An exemplar Energy supply and demand curve is illustrated below (Illustration 25) highlighting the steep demand curve in relation to supply, showing a demand price in-elasticity. Renewable energy advocates state that the marginal costs (or system marginal price – SMP) of increasing supply are essentially zero once the energy system is operational, as there are no fuel costs or spin up costs (See Illustration 26). This perspective lends itself to the merit order method of ranking and choosing which energy systems should come online first, in rank order of marginal cost. This then should reduce the price of electricity on grid as SMP should represent the most efficient generation system economically. Thus renewable energy systems such as wind should be first to come online generating electricity. It should be noted that due to energy conservation laws of thermodynamics, the massive amounts of energy transmitted by the electricity grid and its configuration, there is little energy storage on the grid. Therefore the electricity that is used currently can be deemed to have been instantaneously generated from a multitude of varying types and sizes of generating plant. As one can imagine, effective planning is critical for this systems stability. This is the crux of the issue with variability of renewable energy systems. While current valuation maintains an effective zero marginal cost for renewables, this method ignores the externality imposed on conventional hydrocarbon generation facilities. Renewables effectively are renting conventional supplies standby condition for the inevitable eventuality of the wind energy dropping, and an alternative to be turned on (spun up). Without evaluation of this rent, the true net benefit of renewables is difficult to quantify.

On top of the variability of renewable energy systems, the marginal abatement cost of CO2e must also be considered which varies with the efficiency of energy generation plant (See Illustration 27). This cost is of course a dynamic feedback related to the first issue of variability. Needless to say it is a complex issue, which is difficult to model internalising all effects appropriately.

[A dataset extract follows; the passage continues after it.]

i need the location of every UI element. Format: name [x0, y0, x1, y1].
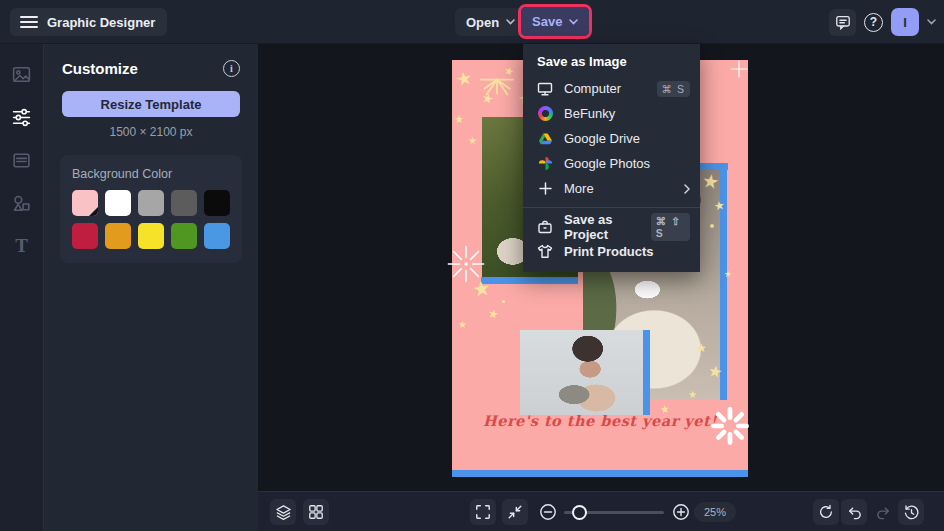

The final layer of complexity in evaluating energy generation variability comes in the form of the Single Electricity Market (SEM) for the Island of Ireland. Essentially each generator bid into a centralised market on half hourly intervals and the transmission operators (TSO – Eirgrid) purchase at the price set by the most expensive generator in the market. Therefore most generators cover their short term costs of producing that half hour of electrical energy. Both SMP and capacity payments make up the total cost of electricity generated to ensure investment in future generation capacity. While there is a generation schedule, the TSO may deviate demand depending on requirement, and depending on the instantaneous status of the energy grid. The market price reflects this demand change in 30 minute intervals resolution. There is also the alternative energy requirement cost on all generators to produce (or purchase) a certain percentage of their electricity from renewable sources (Alternative Energy Requirement – AER) (Clifford & Clancy 2011). The levelised energy cost (LEC) is the price a generator must get to break even on the SEM, including all operational costs over its lifetime. Due to the effective zero SMP for renewable they can underbid conventional energy generators. While this increases competition, as already stated it also inflicts an externality in the conventional generating providers.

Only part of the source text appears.